In search of something typically and classically French to read, I stumbled upon the short stories of Guy de Maupassant. He was an acute observer of people and one to whom the characters of Paris and beyond were a subject of fascination. He drew me in by mentioning places that I know – a tortured individual in one story wandered from the Madeleine to the Faubourg Poissonierie and I recognised those streets, imagining the places where he might have stopped and taken shelter as the rain fell, the poor man being too scared of an imagined spectre to return home. I kept on reading because the characters were so well drawn that I could see parallels with the individuals who have crossed my path in the Paris and France that I have come to know. Quite often, though, Maupassant writes about unpleasant people who do unpleasant things. He does not shy away from the seedier side of life, which lends his work a sense of honesty and realism. The stories are peppered with bored, rich wives who use their idle hours to take lovers or make unreasonable demands on their long-suffering husbands, but also with maids and farm girls who unfortunately find themselves “in the family way” and circus performers living brutal lives amongst the sawdust. He writes about lonely people who are unhappy, about people on long train journeys, about prostitutes, street urchins and soldiers. It is just a short step from these people, created with a few lines of prose all those years ago, to the people living out their lives in Paris today. If you look around you it is obvious that their descendants are still out there, living out their own stories in this more modern world. The problems and peccadilloes that Maupassant wrote about are still there, too.

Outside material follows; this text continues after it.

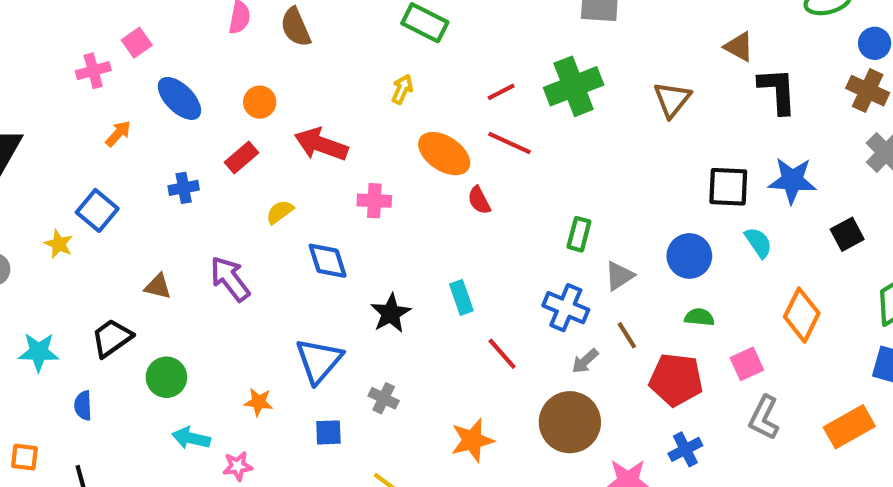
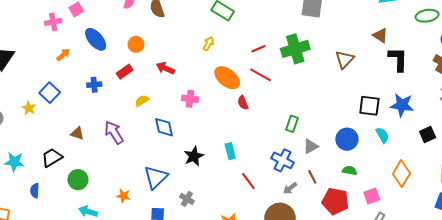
red arrow: (321, 144) -> (165, 68), size x0.7

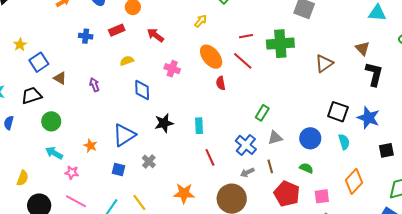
blue square: (50, 93) -> (39, 62), moved
purple arrow: (114, 132) -> (94, 85), size x0.6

I walk around this city and see a million characters, perhaps in search of an author but more likely just content to tell their own stories by living them everyday. I reckon that Maupassant probably took a room in Paris and walked out every day, seeing the same people, starting to become familiar with certain faces, with particular ways of being, and wove stories around the framework of city life that was existing all around him. A cast for his tales was always there before his eyes. He just had to answer the questions that every observer of city life asks, similar questions undoubtedly to the ones that I ask everyday. Who is the blind lady with the dog who plants herself outside churches or in busy thoroughfares, singing along loudly to Edith Piaf songs, hoping that somebody will give her a few coins? Why does that cyclist ride down my street in the evening, attempting to clear the traffic ahead of him by bleating like a goat? Does the “poete publique” with his portable typewriter, sitting outside the Pompidou Centre, ever write anything that gets published? Does anyone ever commission any work from him at all? From the weather beaten accordionist on the quayside to the kids who hang around outside Notre Dame breakdancing on a Friday night, from the security guards struggling to keep warm outside the Hotel de Ville to the owner of those pants left out to dry on the street, I can't help but think about who they are and why they do what they do. What paths led them to this amazing place, to be here and just be living out their lives? Of course I shall never know, not really, but I shall spend many an hour trying to guess.